Page images and extracted text:
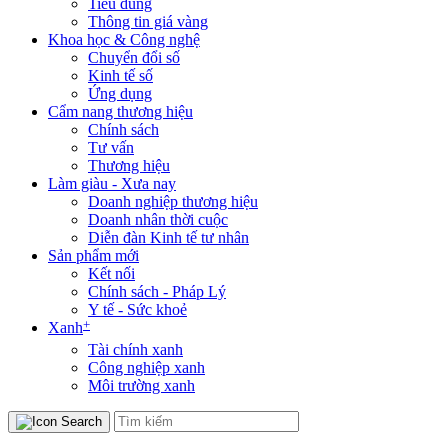
Tiêu dùng
Thông tin giá vàng
Khoa học & Công nghệ
Chuyển đổi số
Kinh tế số
Ứng dụng
Cẩm nang thương hiệu
Chính sách
Tư vấn
Thương hiệu
Làm giàu - Xưa nay
Doanh nghiệp thương hiệu
Doanh nhân thời cuộc
Diễn đàn Kinh tế tư nhân
Sản phẩm mới
Kết nối
Chính sách - Pháp Lý
Y tế - Sức khoẻ
+
Xanh
Tài chính xanh
Công nghiệp xanh
Môi trường xanh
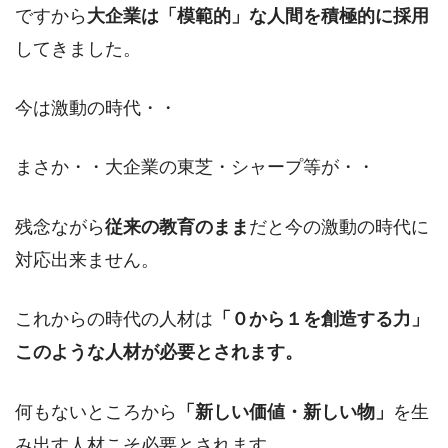
ですから
大企業は「模範的」な人間を積極的に採用
してきました。
今は激動の時代・・
まさか・・大企業の東芝・シャープ等が・・
残念ながら
従来の教育のまま
だと今の激動の時代に
対応出来ません。
これからの時代の人材は
「０から１を創造する力」
このような人材が必要とされます。
何もないところから
「新しい価値・新しい物」
を生
み出す人材こそ必要とされます。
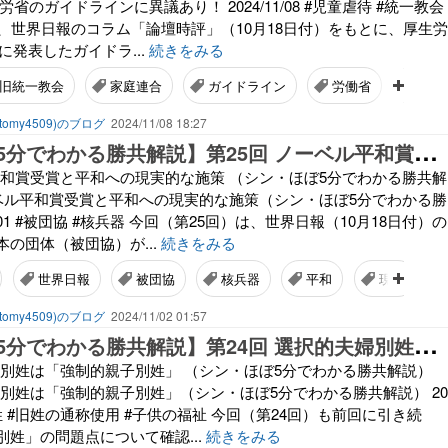
省のガイドラインに異議あり！ 2024/11/08 #児童虐待 #統一教会
は、世界日報のコラム「論壇時評」（10月18日付）をもとに、厚生労
月に発表したガイドラ...
続きをみる
旧統一教会
家庭連合
ガイドライン
労働省
宗教
omy4509)のブログ
2024/11/08 18:27
【
シン・ほぼ5分でわかる勝共解説】第25回 ノーベル平和賞受賞と平和への現実的な施策
ル平和賞受賞と平和への現実的な施策 （シン・ほぼ5分でわかる勝共解
ノーベル平和賞受賞と平和への現実的な施策（シン・ほぼ5分でわかる勝
11/01 #被団協 #核兵器 今回（第25回）は、世界日報（10月18日付）の
の団体（被団協）が...
続きをみる
世界日報
被団協
核兵器
平和
現実
omy4509)のブログ
2024/11/02 01:57
【
シン・ほぼ5分でわかる勝共解説】第24回 選択的夫婦別姓は「強制的親子別姓」
夫婦別姓は「強制的親子別姓」 （シン・ほぼ5分でわかる勝共解説）
婦別姓は「強制的親子別姓」（シン・ほぼ5分でわかる勝共解説） 20
夫婦同姓 #旧姓の通称使用 #子供の福祉 今回（第24回）も前回に引き続
姓」の問題点について確認...
続きをみる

### [DIRECTIONS]
The output should consist of the records above, reproduced exactly, without pictures.

### [EXPECTED ANSWER]
Tiêu dùng
Thông tin giá vàng
Khoa học & Công nghệ
Chuyển đổi số
Kinh tế số
Ứng dụng
Cẩm nang thương hiệu
Chính sách
Tư vấn
Thương hiệu
Làm giàu - Xưa nay
Doanh nghiệp thương hiệu
Doanh nhân thời cuộc
Diễn đàn Kinh tế tư nhân
Sản phẩm mới
Kết nối
Chính sách - Pháp Lý
Y tế - Sức khoẻ
+
Xanh
Tài chính xanh
Công nghiệp xanh
Môi trường xanh
ですから
大企業は「模範的」な人間を積極的に採用
してきました。
今は激動の時代・・
まさか・・大企業の東芝・シャープ等が・・
残念ながら
従来の教育のまま
だと今の激動の時代に
対応出来ません。
これからの時代の人材は
「０から１を創造する力」
このような人材が必要とされます。
何もないところから
「新しい価値・新しい物」
を生
み出す人材こそ必要とされます。
省のガイドラインに異議あり！ 2024/11/08 #児童虐待 #統一教会
は、世界日報のコラム「論壇時評」（10月18日付）をもとに、厚生労
月に発表したガイドラ...
続きをみる
旧統一教会
家庭連合
ガイドライン
労働省
宗教
omy4509)のブログ
2024/11/08 18:27
【
シン・ほぼ5分でわかる勝共解説】第25回 ノーベル平和賞受賞と平和への現実的な施策
ル平和賞受賞と平和への現実的な施策 （シン・ほぼ5分でわかる勝共解
ノーベル平和賞受賞と平和への現実的な施策（シン・ほぼ5分でわかる勝
11/01 #被団協 #核兵器 今回（第25回）は、世界日報（10月18日付）の
の団体（被団協）が...
続きをみる
世界日報
被団協
核兵器
平和
現実
omy4509)のブログ
2024/11/02 01:57
【
シン・ほぼ5分でわかる勝共解説】第24回 選択的夫婦別姓は「強制的親子別姓」
夫婦別姓は「強制的親子別姓」 （シン・ほぼ5分でわかる勝共解説）
婦別姓は「強制的親子別姓」（シン・ほぼ5分でわかる勝共解説） 20
夫婦同姓 #旧姓の通称使用 #子供の福祉 今回（第24回）も前回に引き続
姓」の問題点について確認...
続きをみる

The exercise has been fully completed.